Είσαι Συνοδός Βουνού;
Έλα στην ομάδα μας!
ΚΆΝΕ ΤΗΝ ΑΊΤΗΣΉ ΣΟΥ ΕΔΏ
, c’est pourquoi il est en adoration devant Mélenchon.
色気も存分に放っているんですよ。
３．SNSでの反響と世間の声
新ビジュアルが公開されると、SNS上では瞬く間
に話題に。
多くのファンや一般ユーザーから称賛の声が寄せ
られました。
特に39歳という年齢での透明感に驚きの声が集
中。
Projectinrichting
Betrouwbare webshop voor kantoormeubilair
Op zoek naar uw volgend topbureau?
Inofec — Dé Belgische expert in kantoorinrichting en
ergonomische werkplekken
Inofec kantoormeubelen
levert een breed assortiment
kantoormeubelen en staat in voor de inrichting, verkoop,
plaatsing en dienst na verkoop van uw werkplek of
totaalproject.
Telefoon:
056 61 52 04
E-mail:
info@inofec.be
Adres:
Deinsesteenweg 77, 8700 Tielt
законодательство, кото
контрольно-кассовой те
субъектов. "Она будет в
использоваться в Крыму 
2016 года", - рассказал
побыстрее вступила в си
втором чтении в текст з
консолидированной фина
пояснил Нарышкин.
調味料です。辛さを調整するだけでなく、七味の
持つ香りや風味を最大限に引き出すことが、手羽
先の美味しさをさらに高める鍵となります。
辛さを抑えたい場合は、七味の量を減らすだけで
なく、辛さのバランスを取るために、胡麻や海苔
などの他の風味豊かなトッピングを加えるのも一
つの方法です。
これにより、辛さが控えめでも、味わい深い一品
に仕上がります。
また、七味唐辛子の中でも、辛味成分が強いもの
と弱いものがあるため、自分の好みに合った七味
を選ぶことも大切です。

┄┄┄┄┄┄┄┄┄┄

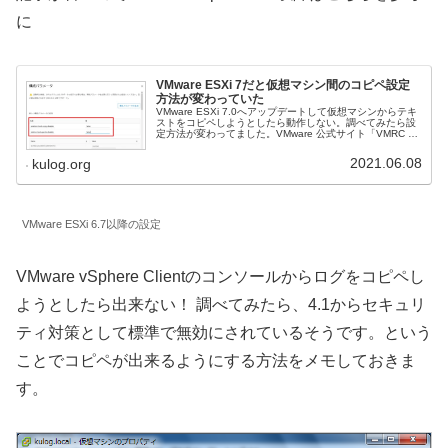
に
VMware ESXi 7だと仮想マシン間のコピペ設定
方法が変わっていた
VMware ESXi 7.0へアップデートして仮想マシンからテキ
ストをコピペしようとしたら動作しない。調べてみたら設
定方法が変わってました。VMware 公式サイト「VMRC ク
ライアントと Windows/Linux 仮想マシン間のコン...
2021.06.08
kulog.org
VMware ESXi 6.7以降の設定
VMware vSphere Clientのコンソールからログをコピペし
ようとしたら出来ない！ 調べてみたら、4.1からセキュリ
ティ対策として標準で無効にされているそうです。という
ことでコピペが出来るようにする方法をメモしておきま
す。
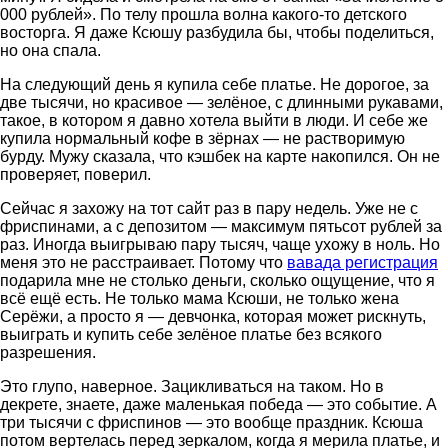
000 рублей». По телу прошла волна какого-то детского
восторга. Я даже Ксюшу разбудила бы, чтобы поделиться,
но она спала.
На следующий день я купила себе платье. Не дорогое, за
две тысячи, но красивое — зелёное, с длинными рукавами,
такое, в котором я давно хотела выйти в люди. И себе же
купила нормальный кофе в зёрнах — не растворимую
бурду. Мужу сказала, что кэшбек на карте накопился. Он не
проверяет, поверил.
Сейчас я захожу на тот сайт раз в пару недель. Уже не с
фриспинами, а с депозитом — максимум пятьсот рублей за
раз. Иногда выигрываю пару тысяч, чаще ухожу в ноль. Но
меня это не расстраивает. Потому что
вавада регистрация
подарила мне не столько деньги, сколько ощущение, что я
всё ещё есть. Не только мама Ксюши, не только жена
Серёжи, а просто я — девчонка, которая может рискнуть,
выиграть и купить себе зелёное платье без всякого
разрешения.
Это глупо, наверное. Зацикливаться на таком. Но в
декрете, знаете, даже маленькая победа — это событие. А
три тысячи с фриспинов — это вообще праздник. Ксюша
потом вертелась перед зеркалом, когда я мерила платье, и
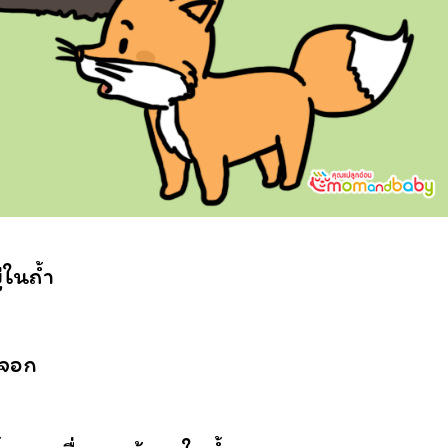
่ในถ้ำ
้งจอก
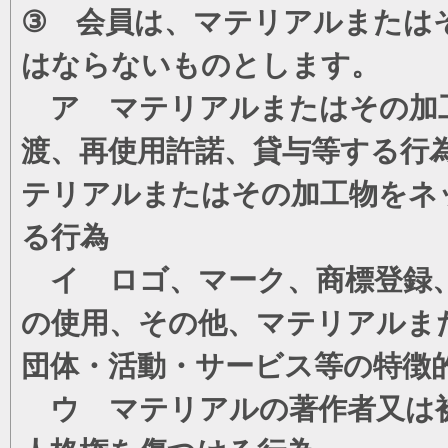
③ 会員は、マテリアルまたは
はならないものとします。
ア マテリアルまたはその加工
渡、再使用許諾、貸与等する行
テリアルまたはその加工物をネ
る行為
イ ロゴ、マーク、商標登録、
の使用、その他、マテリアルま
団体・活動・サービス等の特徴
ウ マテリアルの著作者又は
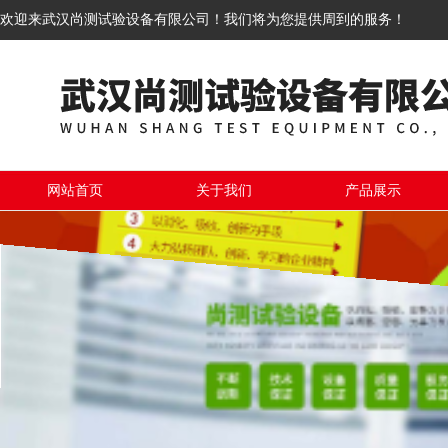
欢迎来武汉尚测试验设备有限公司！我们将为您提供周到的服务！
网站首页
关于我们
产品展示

┄┄┄┄┄┄┄┄┄┄

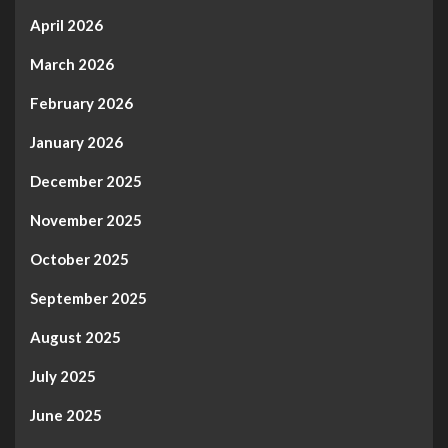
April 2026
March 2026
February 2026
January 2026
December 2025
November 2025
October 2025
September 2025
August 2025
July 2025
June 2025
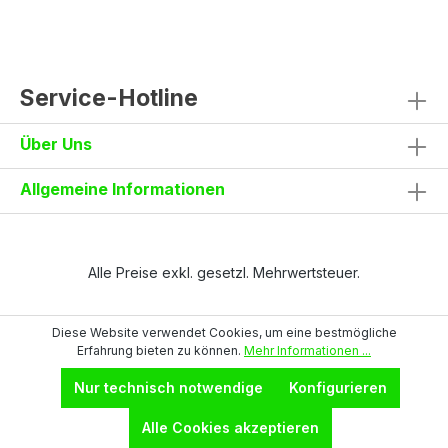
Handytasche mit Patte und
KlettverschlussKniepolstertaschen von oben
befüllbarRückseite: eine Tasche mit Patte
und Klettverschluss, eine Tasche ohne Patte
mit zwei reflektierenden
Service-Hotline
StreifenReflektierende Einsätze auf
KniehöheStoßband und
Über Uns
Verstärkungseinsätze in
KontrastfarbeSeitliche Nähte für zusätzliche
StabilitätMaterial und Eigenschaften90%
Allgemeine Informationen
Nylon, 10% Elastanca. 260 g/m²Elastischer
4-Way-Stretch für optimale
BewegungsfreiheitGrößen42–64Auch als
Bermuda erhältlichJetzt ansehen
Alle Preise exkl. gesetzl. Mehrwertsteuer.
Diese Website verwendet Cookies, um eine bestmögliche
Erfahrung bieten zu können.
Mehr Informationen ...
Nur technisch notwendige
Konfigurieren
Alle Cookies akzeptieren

┄┄┄┄┄┄┄┄┄┄

REQUIRED ACTION>
Go through the listing above and report how many of its lines contain the word "платье", with only the number as output.

ANSWER BOX>
3